1.1.1. La décarbonation, une approche nécessaire mais non suffisante

Les causes anthropiques de la crise écologique ne sont plus à démontrer. Depuis les années 1960, ce sont des millions de productions scientifiques qui alertent sur les conséquences désastreuses et irréversibles de l’industrialisation de nos modes de production et de consommation sur la biosphère . Changement climatique, érosion de la biodiversité, perturbation des cycles de l’azote et du phosphore, recul des forêts primaires, pollution liée à l’introduction de nouvelles entités chimiques dans l’environnement, surconsommation d’eau douce… en 2022, la communauté scientifique estime que six des neuf limites planétaires « non-négociables » garantissant les conditions d’une vie humaine durable sur Terre ont été franchies .

La concentration de dioxyde de carbone (CO2) dans l’atmosphère est un bon indicateur des crises environnementales en cours. Depuis le début de la période industrielle, le cycle du carbone est déstabilisé par le rejet massif de CO2 issu de la combustion d’énergies fossiles (pétrole, charbon, gaz naturel) et de la modification de l’occupation des sols (principalement due à la déforestation et aux feux de forêt). L’excédent de CO2 produit perturbe l’équilibre énergétique de la Terre. Accumulé dans l’atmosphère, il affecte la température de la planète. Absorbé par l’océan, il contribue à leur acidification. Assimilé par les écosystèmes terrestres, il stimule la croissance de végétaux en favorisant une plus grande consommation de nutriments et une plus forte transpiration des plantes. Ces phénomènes ont des effets directs sur plusieurs des limites planétaires susmentionnées : réchauffement climatique, effondrement de la biodiversité terrestre et marine, épuisement des eaux souterraines .

Dans les années 1960, la densification du réseau de stations de mesure de carbone permet de mesurer finement ces évolutions. Experts et organisations militantes pour le climat s’emparent des mesures de carbone pour objectiver la détérioration des milieux de vie et interpeller les instances gouvernementales et intergouvernementales sur l’urgence de la situation. Le philosophe Fabrice Flipo note que cette stratégie s’accompagne de l’usage d’un vocabulaire économique, jugé plus efficace auprès des décideurs. Il s’agit de quantifier le « bilan carbone » des différents secteurs économiques pour inciter les responsables politiques à « mettre l’économie au service de la conservation ». Aujourd’hui encore, les rapports institutionnels adoptent massivement cette approche, et dressent, à partir des émissions sectorielles actuelles, des scénarios prospectifs dans le but d’éclairer les décisions et d’infléchir les politiques industrielles.

La quantification de la concentration de CO2 dans l’atmosphère a sans conteste contribué à vulgariser les enjeux climatiques et à mettre la décarbonation de l’économie à l’agenda médiatique et politique.

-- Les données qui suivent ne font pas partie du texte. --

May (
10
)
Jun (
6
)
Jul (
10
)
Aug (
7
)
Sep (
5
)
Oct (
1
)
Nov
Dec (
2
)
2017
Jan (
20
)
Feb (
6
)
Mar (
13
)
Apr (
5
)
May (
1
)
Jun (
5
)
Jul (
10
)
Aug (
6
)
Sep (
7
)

Néanmoins, cette objectivation va de pair avec l’invisibilisation dans le débat public et politique d’autres indicateurs tout aussi cruciaux pour l’avenir de la planète. Taux d’extinction des espèces et index de biodiversité, concentration de substances toxiques, de plastiques et de perturbateurs endocriniens dans l’environnement, contamination radioactive, part de la forêt primaire, consommation globale d’eau de surface et de nappe phréatique, entrée du phosphore dans les systèmes aquatiques, charge en aérosols atmosphériques, pression sur les ressources non renouvelables… encore trop peu d’acteurs institutionnels et économiques cherchent à agir, et a fortiori agissent, sur l’ensemble des neuf limites planétaires malgré des propositions économiques de plus en plus nombreuses (voir encadré « Les mots du débat », dans la section 1.1.2.). La décarbonation reste aujourd’hui la principale clé de lecture des enjeux écologiques .

Cette tendance est sujette à de nombreuses controverses. Elle est notamment accusée de « promouvoir une vision utilitariste, anthropocentrée et marchande de la nature ». De fait, avec les objectifs de décarbonation fixés par la Conférence de Paris de 2015 sur les changements climatiques (COP21), on observe une technicisation des débats sur la crise écologique. Dans de nombreux secteurs industriels, la question de la diminution des émissions de gaz à effet de serre a d’abord été traitée comme un problème d’ingénieur raisonnant toute chose égale par ailleurs. Il s’agit alors de trouver des solutions, le plus souvent technologiques, pour réduire les émissions sans agir sur les structures socio-économiques et les dépendances énergétiques . C’est ce que le chercheur Evgeny Morozov appelle le « solutionnisme » : apporter une réponse purement technique à des problèmes complexes de société . Dans ces approches, on vise l’optimisation de l’existant à partir de modélisations abstraites, le plus souvent déconnectées des réalités écologiques et sociales. C’est passer à côté du sens des alertes répétées de la communauté scientifique qui rappelle, qu’au-delà de la simple diminution comptable des émissions de CO2 dans l’atmosphère, l’enjeu est de repenser en profondeur le système industriel sur lequel repose nos modes d'existence pour contenir, autant que faire se peut, les risques d’effondrement.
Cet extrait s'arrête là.